Material for this exercise:

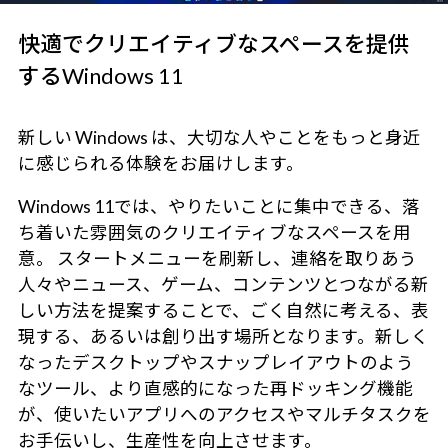
快適でクリエイティブなスペースを提供
するWindows 11
新しい Windows は、大切な人やことをもっと身近
に感じられる体験をお届けします。
Windows 11では、やりたいことに集中できる、落
ち着いた雰囲気のクリエイティブなスペースを用
意。 スタートメニューを刷新し、連絡を取りあう
人々やニュース、ゲーム、コンテンツとつながる新
しい方法を提案することで、ごく自然に考える、表
現する、あるいは創り出す場所となります。新しく
なったデスクトップやスナップレイアウトのよう
なツール、より直感的になった再ドッキング機能
が、使いたいアプリへのアクセスやマルチタスクを
お手伝いし、生産性を向上させます。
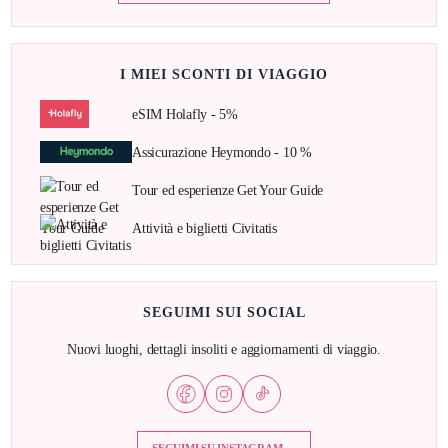
I MIEI SCONTI DI VIAGGIO
eSIM Holafly - 5%
Assicurazione Heymondo - 10 %
Tour ed esperienze Get Your Guide
Attività e biglietti Civitatis
SEGUIMI SUI SOCIAL
Nuovi luoghi, dettagli insoliti e aggiornamenti di viaggio.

Problem:
Give all the records again, exactly, without images.

Response:
快適でクリエイティブなスペースを提供
するWindows 11
新しい Windows は、大切な人やことをもっと身近
に感じられる体験をお届けします。
Windows 11では、やりたいことに集中できる、落
ち着いた雰囲気のクリエイティブなスペースを用
意。 スタートメニューを刷新し、連絡を取りあう
人々やニュース、ゲーム、コンテンツとつながる新
しい方法を提案することで、ごく自然に考える、表
現する、あるいは創り出す場所となります。新しく
なったデスクトップやスナップレイアウトのよう
なツール、より直感的になった再ドッキング機能
が、使いたいアプリへのアクセスやマルチタスクを
お手伝いし、生産性を向上させます。
I MIEI SCONTI DI VIAGGIO
eSIM Holafly - 5%
Assicurazione Heymondo - 10 %
Tour ed esperienze Get Your Guide
Attività e biglietti Civitatis
SEGUIMI SUI SOCIAL
Nuovi luoghi, dettagli insoliti e aggiornamenti di viaggio.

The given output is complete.